= Diplomats and Military Commanders for Change =

Group supporting John Kerry in the 2004 presidential election

Diplomats and Military Commanders for Change (DMCC) was an ad hoc organization of 27 retired and United States military officers and Foreign Service Officers who supported Democratic U.S. Senator John Kerry of Massachusetts against incumbent Republican George W. Bush in the 2004 presidential election.

The group was formed in Washington, D.C., on June 16, 2004, at the National Press Club. The group published an open letter that stated that President George W. Bush had "failed in the primary responsibilities of preserving national security and providing world leadership" and had harmed foreign relations so badly that only a new leader can repair them.

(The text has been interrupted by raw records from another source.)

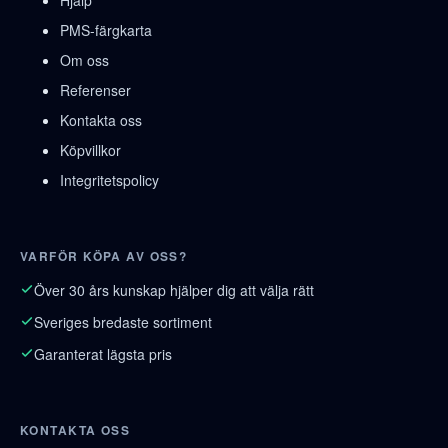
Hjälp
PMS-färgkarta
Om oss
Referenser
Kontakta oss
Köpvillkor
Integritetspolicy
VARFÖR KÖPA AV OSS?
Över 30 års kunskap hjälper dig att välja rätt
Sveriges bredaste sortiment
Garanterat lägsta pris
KONTAKTA OSS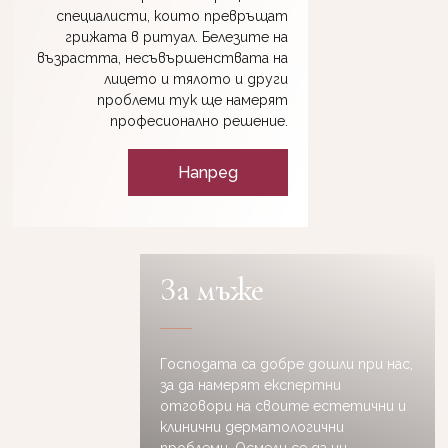
специалисти, които превръщат
грижата в ритуал. Белезите на
възрастта, несъвършенствата на
лицето и тялото и други
проблеми тук ще намерят
професионално решение.
Напред
За мъже
Господата са добре дошли при нас,
за да намерят експертни
отговори на своите естетични и
клинични дерматологични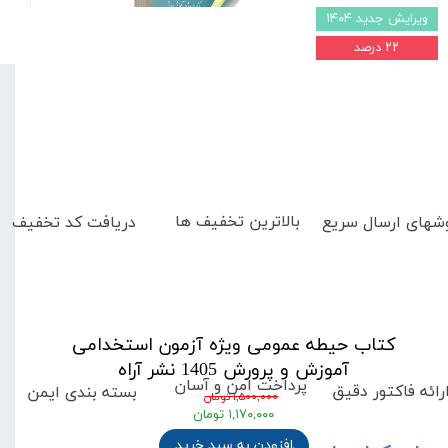
ویرایش جدید ۱۴۰۴
۲۲ درصد
بالاترین تخفیف ها
دریافت کد تخفیف
شهای
ارسال سریع
کتاب حیطه عمومی ویژه آزمون استخدامی
آموزش و پرورش 1405 نشر آراه
پرداخت امن و آسان
رائه فاکتور دقیق
بسته بندی ایمن
۱,۵۰۰,۰۰۰ تومان
۱,۱۷۰,۰۰۰ تومان
افزودن به سبد خرید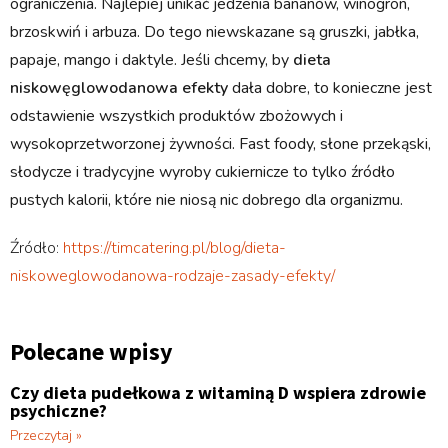
ograniczenia. Najlepiej unikać jedzenia bananów, winogron,
brzoskwiń i arbuza. Do tego niewskazane są gruszki, jabłka,
papaje, mango i daktyle. Jeśli chcemy, by
dieta
niskowęglowodanowa efekty
dała dobre, to konieczne jest
odstawienie wszystkich produktów zbożowych i
wysokoprzetworzonej żywności. Fast foody, słone przekąski,
słodycze i tradycyjne wyroby cukiernicze to tylko źródło
pustych kalorii, które nie niosą nic dobrego dla organizmu.
Źródło:
https://timcatering.pl/blog/dieta-
niskoweglowodanowa-rodzaje-zasady-efekty/
Polecane wpisy
Czy dieta pudełkowa z witaminą D wspiera zdrowie
psychiczne?
Przeczytaj »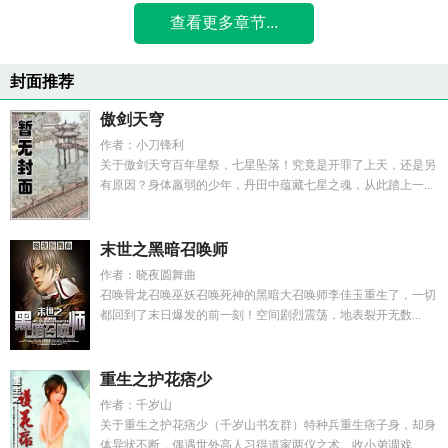
查看更多章节...
封面推荐
傲剑天穹
作者：小刀锋利
关于傲剑天穹百年星祭，七星坠落！究竟是开罪了上天，还是另
有原因？身体羸弱的少年，丹田中蕴藏七星之魂，从此踏上一...
末世之黑暗召唤师
作者：晓夜圆舞曲
召唤骨龙召唤巫妖召唤死神的黑暗大召唤师李佳玉重生了，一切
都回到了末日爆发的前一刻！空间剧烈震荡，地表裂开无数...
重生之护花痞少
作者：千岁山
关于重生之护花痞少（千岁山书友群）特种兵重生痞子身，却身
体异状不断，偶遇世外高人习得道家两仪之术。收小弟调戏...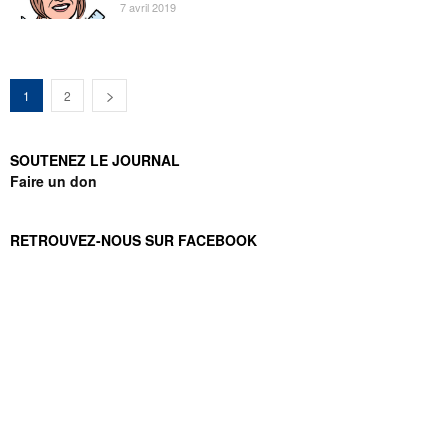
7 avril 2019
1
2
SOUTENEZ LE JOURNAL
Faire un don
RETROUVEZ-NOUS SUR FACEBOOK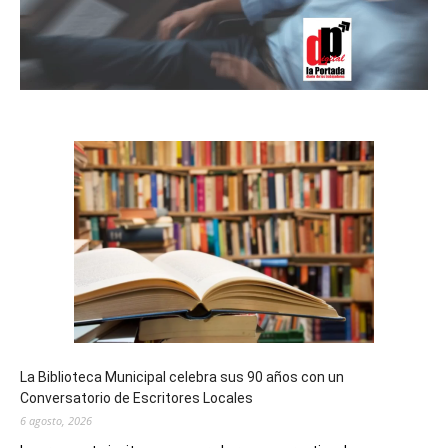
La Biblioteca Municipal celebra sus 90 años con un
Conversatorio de Escritores Locales
6 agosto, 2026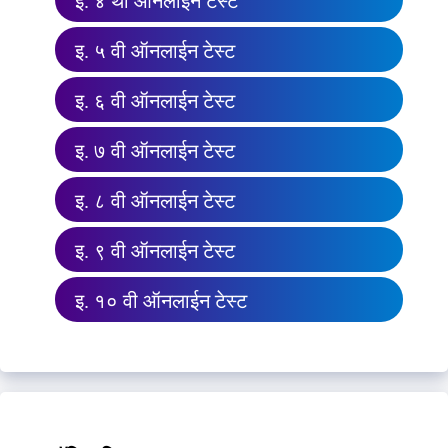
इ. ४ थी ऑनलाईन टेस्ट
इ. ५ वी ऑनलाईन टेस्ट
इ. ६ वी ऑनलाईन टेस्ट
इ. ७ वी ऑनलाईन टेस्ट
इ. ८ वी ऑनलाईन टेस्ट
इ. ९ वी ऑनलाईन टेस्ट
इ. १० वी ऑनलाईन टेस्ट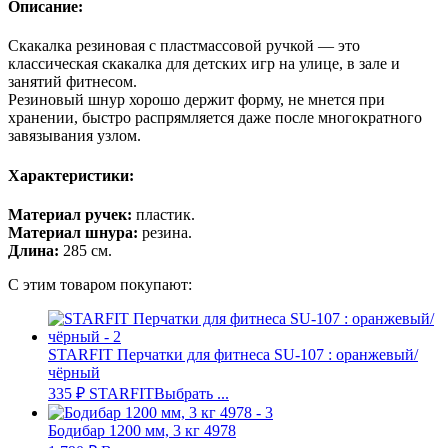
Описание:
Скакалка резиновая с пластмассовой ручкой — это
классическая скакалка для детских игр на улице, в зале и
занятий фитнесом.
Резиновый шнур хорошо держит форму, не мнется при
хранении, быстро распрямляется даже после многократного
завязывания узлом.
Характеристики:
Материал ручек:
пластик.
Материал шнура:
резина.
Длина:
285 см.
С этим товаром покупают:
STARFIT Перчатки для фитнеса SU-107 : оранжевый/
чёрный
335
₽
STARFIT
Выбрать ...
Бодибар 1200 мм, 3 кг 4978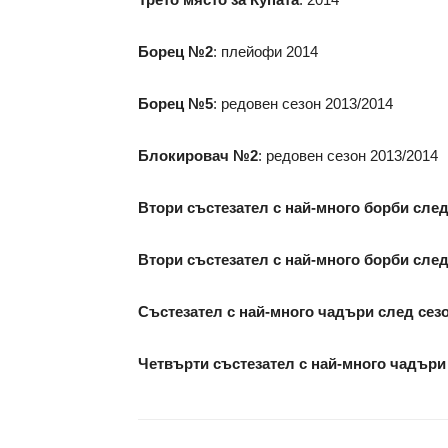
Борец №2
: плейофи 2014
Борец №5
: редовен сезон 2013/2014
Блокировач №2
: редовен сезон 2013/2014
Втори състезател с най-много борби след
Втори състезател с най-много борби след
Състезател с най-много чадъри след сезо
Четвърти състезател с най-много чадъри 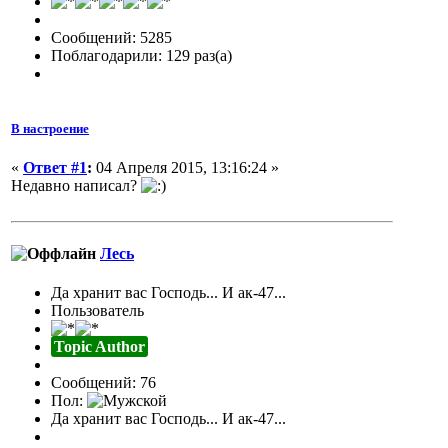
Сообщений: 5285
Поблагодарили: 129 раз(а)
В настроение
«
Ответ #1
:
04 Апреля 2015, 13:16:24 »
Недавно написал?
Лесь
Да хранит вас Господь... И ак-47...
Пользователь
Topic Author
Сообщений: 76
Пол:
Да хранит вас Господь... И ак-47...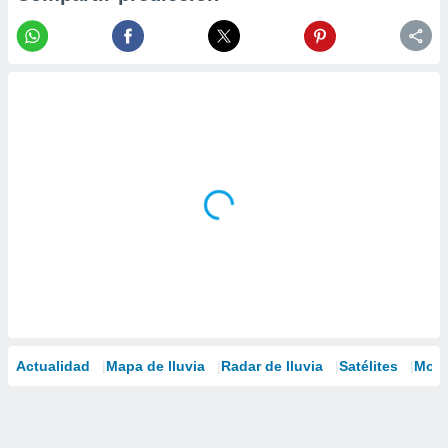
Actualidad
Mapa de lluvia
Radar de lluvia
Satélites
Mode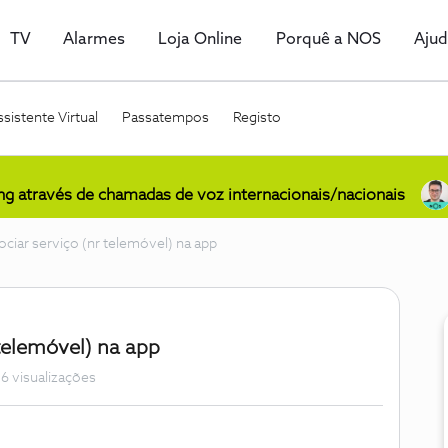
TV
Alarmes
Loja Online
Porquê a NOS
Aju
sistente Virtual
Passatempos
Registo
ing através de chamadas de voz internacionais/nacionais
ciar serviço (nr telemóvel) na app
telemóvel) na app
6 visualizações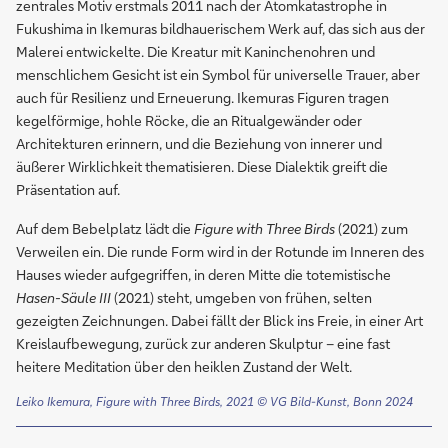
zentrales Motiv erstmals 2011 nach der Atomkatastrophe in
Fukushima in Ikemuras bildhauerischem Werk auf, das sich aus der
Malerei entwickelte. Die Kreatur mit Kaninchenohren und
menschlichem Gesicht ist ein Symbol für universelle Trauer, aber
auch für Resilienz und Erneuerung. Ikemuras Figuren tragen
kegelförmige, hohle Röcke, die an Ritualgewänder oder
Architekturen erinnern, und die Beziehung von innerer und
äußerer Wirklichkeit thematisieren. Diese Dialektik greift die
Präsentation auf.
Auf dem Bebelplatz lädt die
Figure with Three Birds
(2021) zum
Verweilen ein. Die runde Form wird in der Rotunde im Inneren des
Hauses wieder aufgegriffen, in deren Mitte die totemistische
Hasen-Säule III
(2021) steht, umgeben von frühen, selten
gezeigten Zeichnungen. Dabei fällt der Blick ins Freie, in einer Art
Kreislaufbewegung, zurück zur anderen Skulptur – eine fast
heitere Meditation über den heiklen Zustand der Welt.
Leiko Ikemura, Figure with Three Birds, 2021
© VG Bild-Kunst, Bonn 2024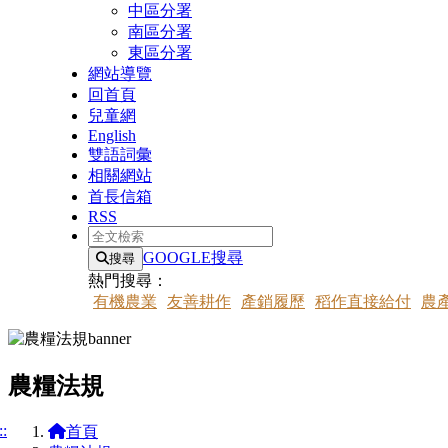
中區分署
南區分署
東區分署
網站導覽
回首頁
兒童網
English
雙語詞彙
相關網站
首長信箱
RSS
全文檢索
GOOGLE搜尋
搜尋
熱門搜尋：
有機農業
友善耕作
產銷履歷
稻作直接給付
農
農糧法規
::
首頁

This statement is especially noteworthy because several of the signatories had supported George W. Bush when he ran for president in 2000, and a large number were appointed to positions by Republican presidents, including Bush's father, President George H. W. Bush.

==Members==
- Avis T. Bohlen, former Assistant Secretary of State for Arms Control and Ambassador to Bulgaria
- William J. Crowe, Ambassador to the United Kingdom under President Bill Clinton and Chairman of the Joint Chiefs of Staff under President Ronald Reagan
- Jeffrey Davidow, former Ambassador to Zambia, Venezuela, and Mexico.
- William DePree, former Ambassador to Bangladesh and Mozambique
- Donald B. Easum, former Ambassador to Nigeria and Upper Volta
- Charles W. Freeman, former Ambassador to Saudi Arabia
- William Harrop, former Ambassador to Israel
- Arthur A. Hartman, Ambassador to France and to the Soviet Union
- Joseph Hoar, former commander of United States Central Command
- H. Allen Holmes, former Assistant Secretary of Defense for Special Operations and former Ambassador to Portugal
- Robert V. Keeley, former Ambassador to Greece, Zimbabwe, and Mauritius
- Samuel Lewis, former Ambassador to Israel
- Princeton N. Lyman, former Assistant Secretary of State for International Organization Affairs, and Ambassador to South Africa and Nigeria
- Donald McHenry, former Ambassador to the United Nations
- Merrill McPeak, former Chief of Staff of the United States Air Force
- Jack F. Matlock, Jr., a member of the National Security Council staff under Reagan and Ambassador to the Soviet Union from 1987 to 1991
- George Moose, former Ambassador to Senegal and Benin
- David D. Newsom, former Ambassador to the Philippines and Indonesia
- Phyllis Oakley, former Assistant Secretary of State for Intelligence and Research
- Robert B. Oakley, former Ambassador to Pakistan, Somalia and Zaire
- James D. Phillips, former Ambassador to the Republic of the Congo and Burundi
- John Reinhardt, former Director of the United States Information Agency and Ambassador to Nigeria
- William Y. Smith, former Chief of Staff for Supreme Headquarters Allied Powers Europe
- Ronald I. Spiers, Under-Secretary-General of the United Nations for Political Affairs and former Ambassador to the Bahamas, Turkey, and Pakistan
- Michael Sterner, former Ambassador to the United Arab Emirates
- Stansfield Turner, former Director of the Central Intelligence Agency
- Alexander Watson, former Ambassador to Brazil and Peru

A 27th member, Robert B. Oakley, was announced June 15, 2004.